PROBLEM DETAILS: Although the entries contain pictures, the copy should hold only their exact text.

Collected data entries
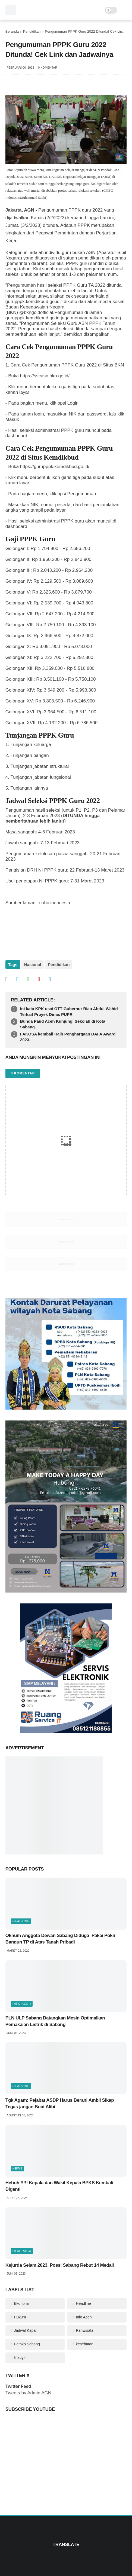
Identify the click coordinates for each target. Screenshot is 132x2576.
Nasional (32, 964)
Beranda (12, 31)
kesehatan (84, 2344)
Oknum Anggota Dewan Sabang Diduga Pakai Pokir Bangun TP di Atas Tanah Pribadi (60, 1939)
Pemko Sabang (26, 2344)
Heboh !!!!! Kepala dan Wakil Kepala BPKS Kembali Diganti (59, 2186)
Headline (21, 1921)
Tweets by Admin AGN (28, 2392)
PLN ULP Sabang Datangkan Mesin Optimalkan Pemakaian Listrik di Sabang (55, 2021)
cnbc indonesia (54, 902)
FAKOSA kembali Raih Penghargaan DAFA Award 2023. (67, 1037)
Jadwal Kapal (24, 2330)
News (17, 2168)
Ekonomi (21, 2303)
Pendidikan (31, 31)
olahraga (21, 2251)
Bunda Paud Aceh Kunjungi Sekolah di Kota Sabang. (62, 1024)
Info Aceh (21, 2003)
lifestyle (20, 2357)
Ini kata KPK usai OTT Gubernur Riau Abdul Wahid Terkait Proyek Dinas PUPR (69, 1011)
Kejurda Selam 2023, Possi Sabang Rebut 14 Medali (59, 2265)
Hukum (19, 2317)
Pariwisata (84, 2330)
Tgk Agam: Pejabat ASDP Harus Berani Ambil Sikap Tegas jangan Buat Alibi (59, 2103)
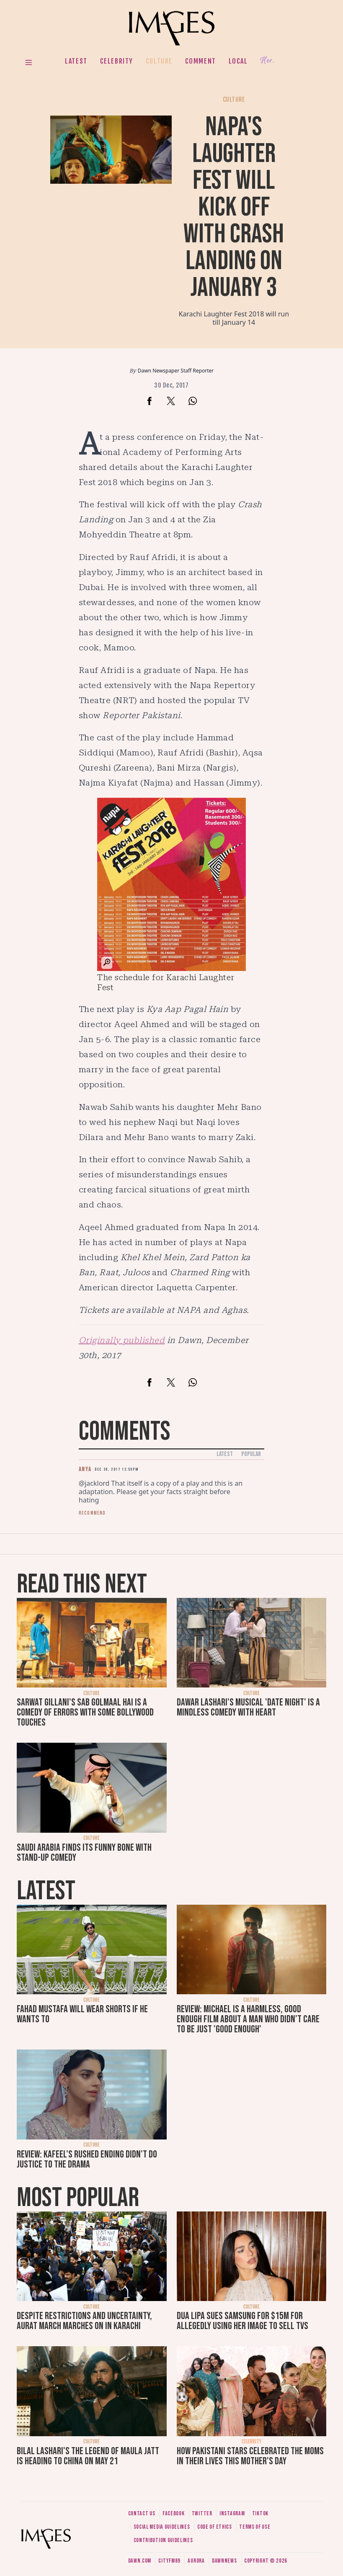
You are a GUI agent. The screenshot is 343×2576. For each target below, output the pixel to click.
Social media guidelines (162, 2526)
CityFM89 (169, 2560)
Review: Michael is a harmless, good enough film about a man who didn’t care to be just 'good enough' (248, 2019)
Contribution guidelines (163, 2540)
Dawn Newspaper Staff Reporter (176, 370)
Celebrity (116, 61)
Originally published (122, 1340)
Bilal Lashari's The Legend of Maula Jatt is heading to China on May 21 (88, 2456)
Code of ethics (214, 2526)
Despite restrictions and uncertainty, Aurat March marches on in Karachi (84, 2321)
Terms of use (254, 2526)
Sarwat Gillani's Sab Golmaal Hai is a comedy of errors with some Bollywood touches (85, 1712)
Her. (267, 61)
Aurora (196, 2560)
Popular (251, 1454)
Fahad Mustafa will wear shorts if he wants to (82, 2014)
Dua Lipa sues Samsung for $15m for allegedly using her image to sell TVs (242, 2321)
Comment (200, 61)
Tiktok (260, 2513)
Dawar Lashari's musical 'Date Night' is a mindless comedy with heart (248, 1707)
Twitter (202, 2513)
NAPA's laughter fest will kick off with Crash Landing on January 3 (233, 207)
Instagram (232, 2513)
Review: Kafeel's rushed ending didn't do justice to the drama (87, 2159)
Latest (76, 61)
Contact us (141, 2513)
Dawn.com (140, 2560)
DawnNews (224, 2560)
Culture (159, 61)
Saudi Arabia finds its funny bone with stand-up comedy (84, 1852)
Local (238, 61)
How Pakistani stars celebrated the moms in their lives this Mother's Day (250, 2456)
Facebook (173, 2513)
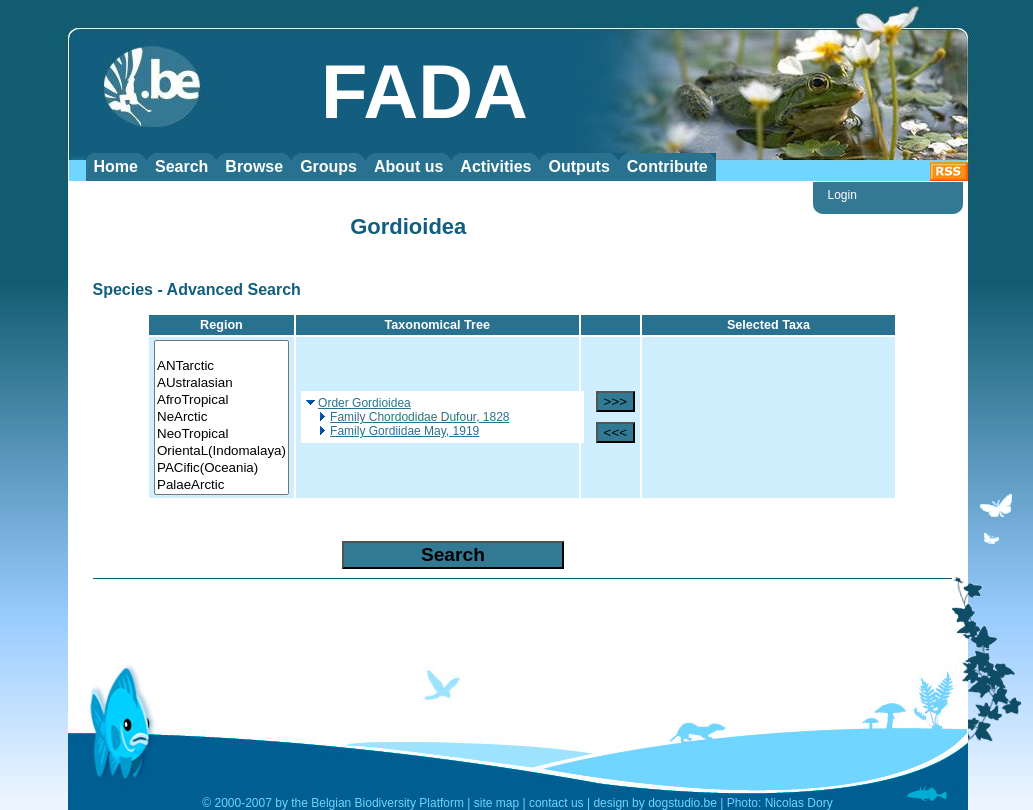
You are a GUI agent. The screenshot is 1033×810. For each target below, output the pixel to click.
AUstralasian (221, 383)
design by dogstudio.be (654, 803)
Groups (328, 166)
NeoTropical (221, 434)
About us (408, 166)
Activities (495, 166)
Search (181, 166)
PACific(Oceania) (221, 468)
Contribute (667, 166)
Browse (254, 166)
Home (116, 166)
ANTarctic (221, 366)
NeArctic (221, 417)
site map (496, 803)
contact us (556, 803)
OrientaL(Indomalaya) (221, 451)
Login (842, 195)
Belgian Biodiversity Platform (387, 803)
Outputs (578, 166)
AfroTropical (221, 400)
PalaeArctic (221, 485)
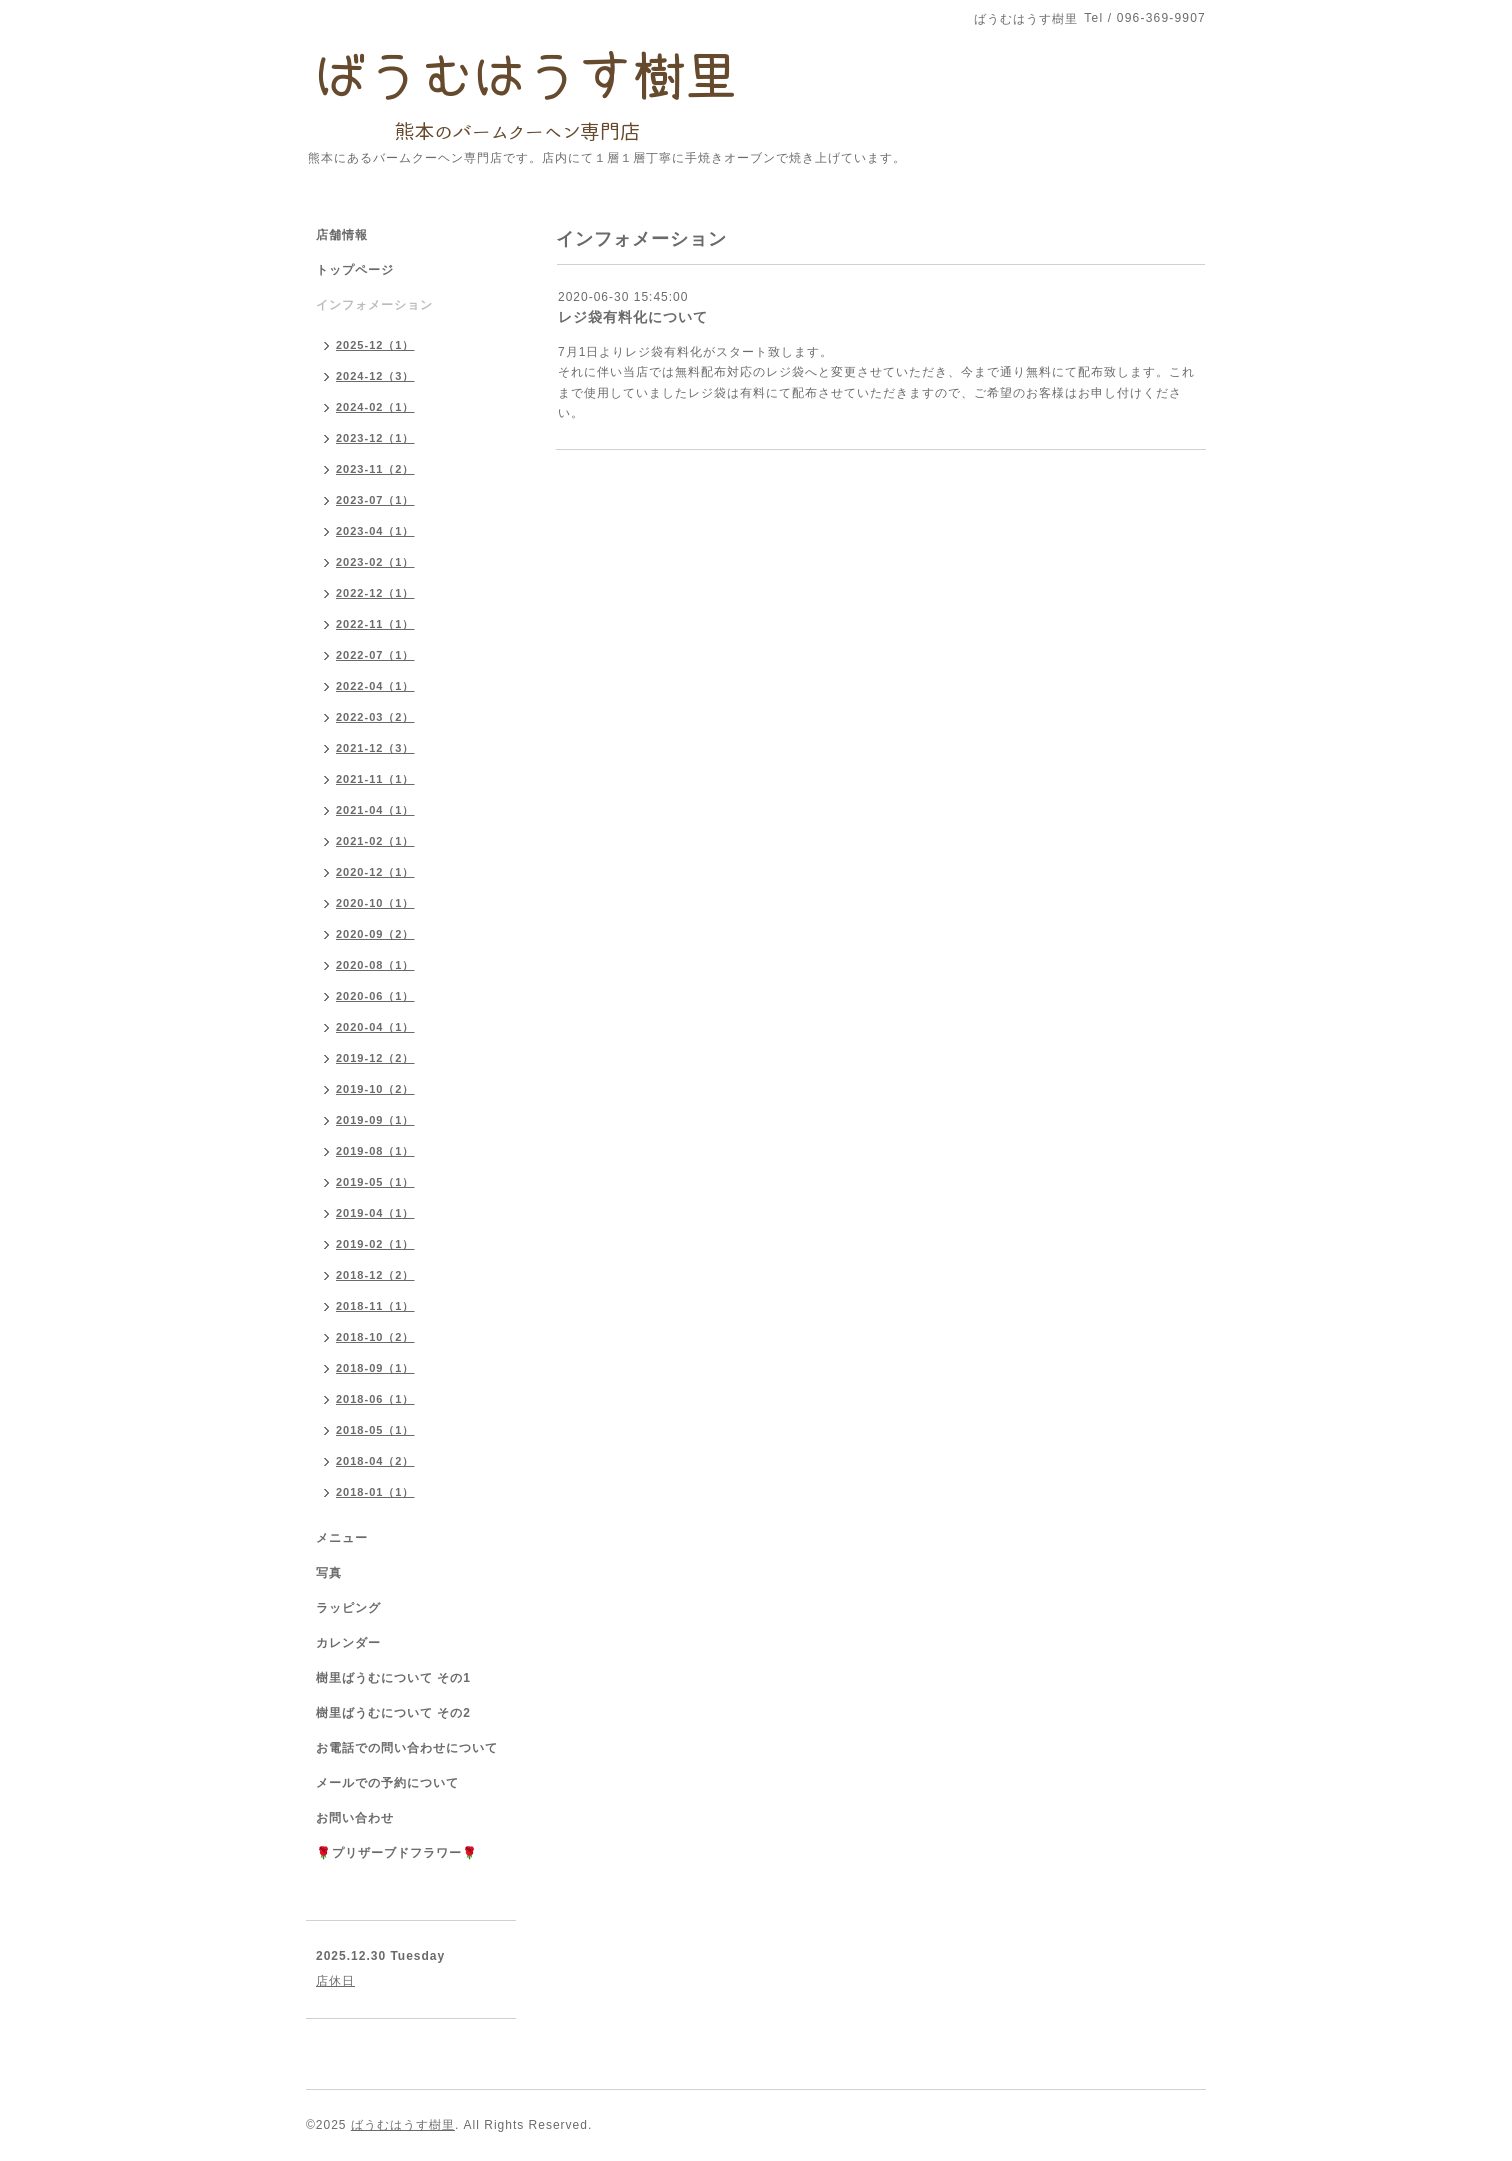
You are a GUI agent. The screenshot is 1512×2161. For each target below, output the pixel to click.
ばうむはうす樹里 (403, 2125)
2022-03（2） (375, 717)
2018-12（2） (375, 1275)
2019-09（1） (375, 1120)
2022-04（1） (375, 686)
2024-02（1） (375, 407)
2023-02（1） (375, 562)
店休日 (335, 1981)
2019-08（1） (375, 1151)
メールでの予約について (387, 1783)
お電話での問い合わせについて (407, 1748)
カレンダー (348, 1643)
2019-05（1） (375, 1182)
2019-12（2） (375, 1058)
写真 (329, 1573)
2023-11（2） (375, 469)
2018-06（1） (375, 1399)
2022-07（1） (375, 655)
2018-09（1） (375, 1368)
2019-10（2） (375, 1089)
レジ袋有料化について (633, 317)
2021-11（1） (375, 779)
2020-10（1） (375, 903)
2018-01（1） (375, 1492)
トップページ (355, 270)
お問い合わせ (355, 1818)
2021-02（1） (375, 841)
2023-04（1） (375, 531)
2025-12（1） (375, 345)
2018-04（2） (375, 1461)
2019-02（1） (375, 1244)
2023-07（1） (375, 500)
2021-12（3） (375, 748)
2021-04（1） (375, 810)
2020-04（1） (375, 1027)
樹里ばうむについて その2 (393, 1713)
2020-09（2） (375, 934)
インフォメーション (374, 305)
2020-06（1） (375, 996)
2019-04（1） (375, 1213)
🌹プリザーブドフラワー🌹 (397, 1853)
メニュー (342, 1538)
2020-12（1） (375, 872)
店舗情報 (342, 235)
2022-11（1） (375, 624)
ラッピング (348, 1608)
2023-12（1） (375, 438)
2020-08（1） (375, 965)
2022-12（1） (375, 593)
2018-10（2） (375, 1337)
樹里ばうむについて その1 (393, 1678)
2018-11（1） (375, 1306)
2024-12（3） (375, 376)
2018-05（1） (375, 1430)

RESPONSE TO THE EXERCISE:
Identify the click coordinates for each target. Screenshot is 132x2576.
Nasional (32, 964)
Beranda (12, 31)
kesehatan (84, 2344)
Oknum Anggota Dewan Sabang Diduga Pakai Pokir Bangun TP di Atas Tanah Pribadi (60, 1939)
Pemko Sabang (26, 2344)
Heboh !!!!! Kepala dan Wakil Kepala BPKS Kembali Diganti (59, 2186)
Headline (21, 1921)
Tweets by Admin AGN (28, 2392)
PLN ULP Sabang Datangkan Mesin Optimalkan Pemakaian Listrik di Sabang (55, 2021)
cnbc indonesia (54, 902)
FAKOSA kembali Raih Penghargaan DAFA Award 2023. (67, 1037)
Jadwal Kapal (24, 2330)
News (17, 2168)
Ekonomi (21, 2303)
Pendidikan (31, 31)
olahraga (21, 2251)
Bunda Paud Aceh Kunjungi Sekolah di Kota Sabang. (62, 1024)
Info Aceh (21, 2003)
lifestyle (20, 2357)
Ini kata KPK usai OTT Gubernur Riau Abdul Wahid Terkait Proyek Dinas PUPR (69, 1011)
Kejurda Selam 2023, Possi Sabang Rebut 14 Medali (59, 2265)
Hukum (19, 2317)
Pariwisata (84, 2330)
Tgk Agam: Pejabat ASDP Harus Berani Ambil Sikap Tegas jangan Buat Alibi (59, 2103)
You are a GUI agent. The screenshot is 343×2576. For each target below, output the pixel to click.
Social media guidelines (162, 2526)
CityFM89 (169, 2560)
Review: Michael is a harmless, good enough film about a man who didn’t care to be just 'good enough' (248, 2019)
Contribution guidelines (163, 2540)
Dawn Newspaper Staff Reporter (176, 370)
Celebrity (116, 61)
Originally published (122, 1340)
Bilal Lashari's The Legend of Maula Jatt is heading to China on May 21 (88, 2456)
Code of ethics (214, 2526)
Despite restrictions and uncertainty, Aurat March marches on in Karachi (84, 2321)
Terms of use (254, 2526)
Sarwat Gillani's Sab Golmaal Hai is a comedy of errors with some Bollywood touches (85, 1712)
Her. (267, 61)
Aurora (196, 2560)
Popular (251, 1454)
Fahad Mustafa will wear shorts if he wants to (82, 2014)
Dua Lipa sues Samsung for $15m for allegedly using her image to sell TVs (242, 2321)
Comment (200, 61)
Tiktok (260, 2513)
Dawar Lashari's musical 'Date Night' is a mindless comedy with heart (248, 1707)
Twitter (202, 2513)
NAPA's laughter fest will kick off with Crash Landing on January 3 (233, 207)
Instagram (232, 2513)
Review: Kafeel's rushed ending didn't do justice to the drama (87, 2159)
Latest (76, 61)
Contact us (141, 2513)
Dawn.com (140, 2560)
DawnNews (224, 2560)
Culture (159, 61)
Saudi Arabia finds its funny bone with stand-up comedy (84, 1852)
Local (238, 61)
How Pakistani stars celebrated the moms in their lives this Mother's Day (250, 2456)
Facebook (173, 2513)
You are a GUI agent. The screenshot is 1033×810. For each target below, output the pixel to click.
AUstralasian (221, 383)
design by dogstudio.be (654, 803)
Groups (328, 166)
NeoTropical (221, 434)
About us (408, 166)
Activities (495, 166)
Search (181, 166)
PACific(Oceania) (221, 468)
Contribute (667, 166)
Browse (254, 166)
Home (116, 166)
ANTarctic (221, 366)
NeArctic (221, 417)
site map (496, 803)
contact us (556, 803)
OrientaL(Indomalaya) (221, 451)
Login (842, 195)
Belgian Biodiversity Platform (387, 803)
Outputs (578, 166)
AfroTropical (221, 400)
PalaeArctic (221, 485)
You are a GUI agent. The screenshot is 1512×2161. For each target below, output the pixel to click.
ばうむはうす樹里 (403, 2125)
2022-03（2） (375, 717)
2018-12（2） (375, 1275)
2019-09（1） (375, 1120)
2022-04（1） (375, 686)
2024-02（1） (375, 407)
2023-02（1） (375, 562)
店休日 (335, 1981)
2019-08（1） (375, 1151)
メールでの予約について (387, 1783)
お電話での問い合わせについて (407, 1748)
カレンダー (348, 1643)
2019-05（1） (375, 1182)
2019-12（2） (375, 1058)
写真 (329, 1573)
2023-11（2） (375, 469)
2018-06（1） (375, 1399)
2022-07（1） (375, 655)
2018-09（1） (375, 1368)
2019-10（2） (375, 1089)
レジ袋有料化について (633, 317)
2021-11（1） (375, 779)
2020-10（1） (375, 903)
2018-01（1） (375, 1492)
トップページ (355, 270)
お問い合わせ (355, 1818)
2021-02（1） (375, 841)
2023-04（1） (375, 531)
2025-12（1） (375, 345)
2018-04（2） (375, 1461)
2019-02（1） (375, 1244)
2023-07（1） (375, 500)
2021-12（3） (375, 748)
2021-04（1） (375, 810)
2020-04（1） (375, 1027)
樹里ばうむについて その2 (393, 1713)
2020-09（2） (375, 934)
インフォメーション (374, 305)
2020-06（1） (375, 996)
2019-04（1） (375, 1213)
🌹プリザーブドフラワー🌹 (397, 1853)
メニュー (342, 1538)
2020-12（1） (375, 872)
店舗情報 (342, 235)
2022-11（1） (375, 624)
ラッピング (348, 1608)
2023-12（1） (375, 438)
2020-08（1） (375, 965)
2022-12（1） (375, 593)
2018-10（2） (375, 1337)
樹里ばうむについて その1 (393, 1678)
2018-11（1） (375, 1306)
2024-12（3） (375, 376)
2018-05（1） (375, 1430)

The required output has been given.